The current research reported that the G. frondosa CICC®50075 transcripts of many novel HFB genes were detected in abundance at various time points of fungal development. Expression of genes hgfI, Gf.hyd15024, and Gf.hyd20923 was significantly upregulated (p < 0.05) at the germination stage, compared with the primordia and young fruiting body stages (Figure 2a), and might be the critical genes for germination. Because hgfII and rGf.hyd9954 were abundantly expressed at the primordial stage, it is assumed that they could be the predominantly expressed HPB genes. Moreover, transcript levels of seven HFB genes (Gf.hyd2041, Gf.hyd6681, Gf.hyd6682, Gf.hyd8174, Gf.hyd11240, Gf.hyd11347, and Gf.hyd20923) were significantly abundant, which might be related to the differentiation of the fruiting body. In contrast, expression of the rGf.hyd9954 gene was particularly attenuated during the transition phase from the primordium to the young fruiting (Yfb) body stage (Figure 2a). A remarkably high transcript level of rGf.hyd9954 was observed at the primordia stage of G. frondosa strain CICC®50075, which was about 380-fold higher than that at the earlier germination stage. Intriguingly, not only in the primordia stage, rGf.hyd9954 was also liberally expressed at the mature fruiting (Mfb) development stage. Xu et al. (2021) found that in Pleurotus ostreatus, Vmh3 represented over 90% of the HFB gene expression, as it is predominantly expressed at almost every stage of the life cycle, excluding the mature fruiting body stage [39], while the fv-hyd1 gene was notably transcribed at the primordia stage of Flammulina filiformis [62]. The mature fruiting body stage may have a limited requirement for HFBs, reflected in the attenuation of expression levels of ten HFB genes, while the expression of only two HFB genes (hgfII and rGf.hyd9954) was upregulated at this stage. Regarding the Yfb-to-Mfb transition stage, the highly expressed genes were hgfII, rGf.hyd9954, Gf.hyd12802, and Gf.hyd21629. Taking these results together, we inferred that rGf.hyd9954 might be the main HFB gene responsible for triggering fruiting in G. frondosa CICC®50075.
HFB genes display temporally expressed patterns, reflecting their importance in inducing fungal development. The results of the study suggest that the expression of an HFB gene can vary in its regulation at different stages of fungal development. Based on these results, it was discovered that the HFB genes were expressed in a coordinated and time-regulated manner, aligning with the developmental necessities throughout the life cycle of G. frondosa. For example, the Gf.hyd9954 gene encodes a novel HFB deeply involved in the fruiting process, which is specifically expressed at the primordia and fruiting body stages (Figure 2b). Furthermore, to easily obtain the rGf.hyd9954 and reveal the inherent mechanisms of the rGf.hyd9954 exhibiting predominant expression levels, the heterologous expression and purification of recombinant rGf.hyd9954 in Pichia Pastoris GS115 were successfully performed. (Figures S1 and S2), and the following characterization studies were performed.

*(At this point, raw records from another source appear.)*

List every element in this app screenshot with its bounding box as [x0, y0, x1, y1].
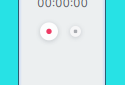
staticText: 00:00:00 — [37, 0, 88, 10]
button[interactable]: Stop — [70, 26, 81, 37]
button[interactable]: Record — [40, 22, 58, 40]
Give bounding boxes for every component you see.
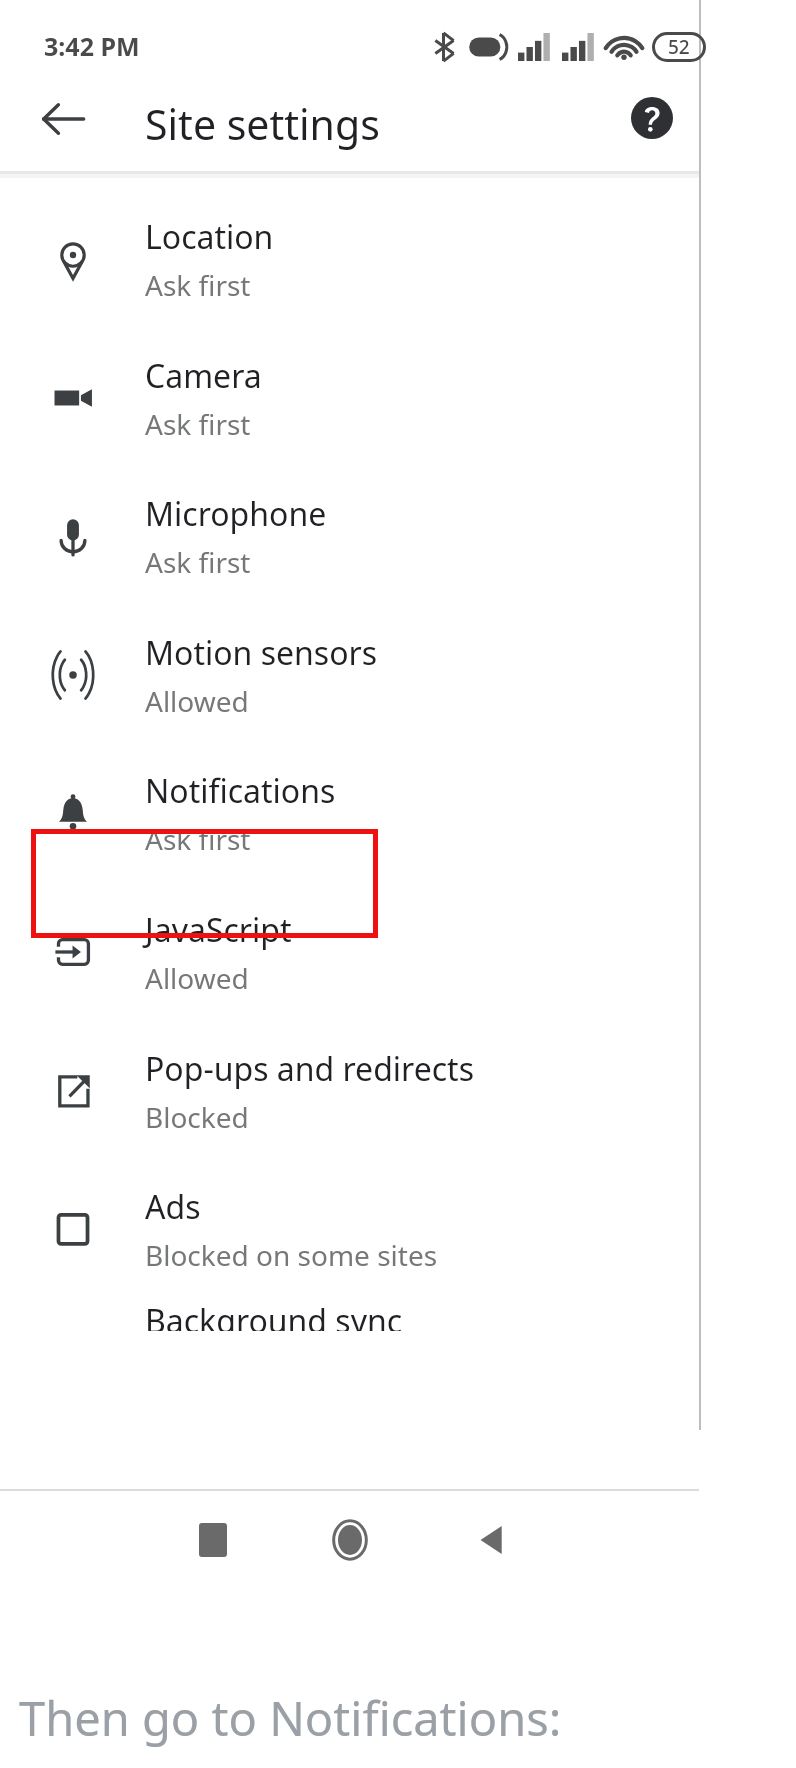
staticText: Ask first [145,543,251,581]
button[interactable]: Microphone [0,467,699,605]
staticText: Camera [145,354,262,398]
staticText: Pop-ups and redirects [145,1047,474,1091]
button[interactable]: Camera [0,329,699,467]
staticText: 3:42 PM [44,29,140,63]
staticText: 52 [668,34,690,60]
staticText: Background sync [145,1299,403,1331]
staticText: Ask first [145,405,251,443]
staticText: Location [145,215,274,259]
button[interactable]: Help [620,86,684,150]
staticText: Blocked on some sites [145,1236,438,1274]
button[interactable]: Location [0,190,699,328]
button[interactable]: Back [457,1505,527,1575]
button[interactable]: Notifications [0,744,699,882]
staticText: Site settings [145,96,380,152]
staticText: Allowed [145,682,249,720]
button[interactable]: Home [315,1505,385,1575]
staticText: JavaScript [145,908,292,952]
button[interactable]: Motion sensors [0,606,699,744]
button[interactable]: Ads [0,1160,699,1298]
staticText: Ask first [145,266,251,304]
staticText: Microphone [145,492,327,536]
button[interactable]: Pop-ups and redirects [0,1022,699,1160]
staticText: Ads [145,1185,201,1229]
staticText: Then go to Notifications: [19,1686,562,1750]
button[interactable]: JavaScript [0,883,699,1021]
staticText: Motion sensors [145,631,378,675]
staticText: Notifications [145,769,336,813]
staticText: Allowed [145,959,249,997]
button[interactable]: Background sync [0,1299,699,1331]
staticText: Blocked [145,1098,249,1136]
staticText: Ask first [145,820,251,858]
button[interactable]: Back [30,86,96,152]
button[interactable]: Recent apps [178,1505,248,1575]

3.4. rGf.hyd9954 Exhibits Wettability Alteration Ability Confirmed by Water Contact Angle

HFBs are highly surface-active proteins and are able to exhibit wettability by self-assembly into an amphipathic film at the interface between two phases [7]. In our research, the amphipathic nature of the proteins was evaluated by the water contact angle (WCA) with the Teflon surface (hydrophobic) and mica surface (hydrophilic). After coating with rGf.hyd9954, WCA was 31.09% reduced on the Teflon surface, a result that was similar to that of the HGFII-his-coated Teflon surface (32.34%) (Figure S4), compared with an 133.97% increase in WCA on the mica slice, which was significantly higher than that of the HGFII-his coating mica surface (96.16%). The results indicate that rGf.hyd9954 was able to convert the wettability of the coated surface in the same way as natural HFBs. Several studies have indicated that some HFBs changed the WCA on hydrophobic and hydrophilic surfaces by 40–60% [63,64,65]. In addition, Lo et al. (2014) found that Class I HFB layers formed on a graphite surface were resistant to alcohol, acid, and basic washes [52]. To evaluate the stability of the self-assembly film of rGf.hyd9954, a hot 2% SDS solution was applied to the rGf.hyd9954-coated surfaces, with ddH2O-rinsed coated surfaces being used as the control. The confirmed class I hydrophobin HGFII-his-coated surfaces under the same treatment served as the control [42]. The hot 2% SDS solution indeed reduced the wettability of the coated surfaces; the hydrophobicity of the rGf.hyd9954-coated Teflon surface was attenuated from 59.48 ± 2.47° to 62.17 ± 4.15°, whereas the angle of coating of the mica sheet decreased from 20.73 ± 0.98° to 17.43 ± 2.19°. The amplitude of the attenuated WCA on the coated Teflon surfaces was about 4.52% after the hot 2% SDS solution was rinsed onto the surfaces, which was significantly different from the 22.93% of the HGFII-his-coated surfaces. As for the WCA on mica sheets, after being rinsed by hot 2% SDS solution, the WCA changed by 15.91% on the rGf.hyd9954-coated surface and by 58.46% on the HGFII-his-coated sheets (Table 3 and Figure S4g,i). As a consequence, rGf.hyd9954 exhibited the attractive properties of wettability alteration profiles and the outstanding stability of the self-assembled film.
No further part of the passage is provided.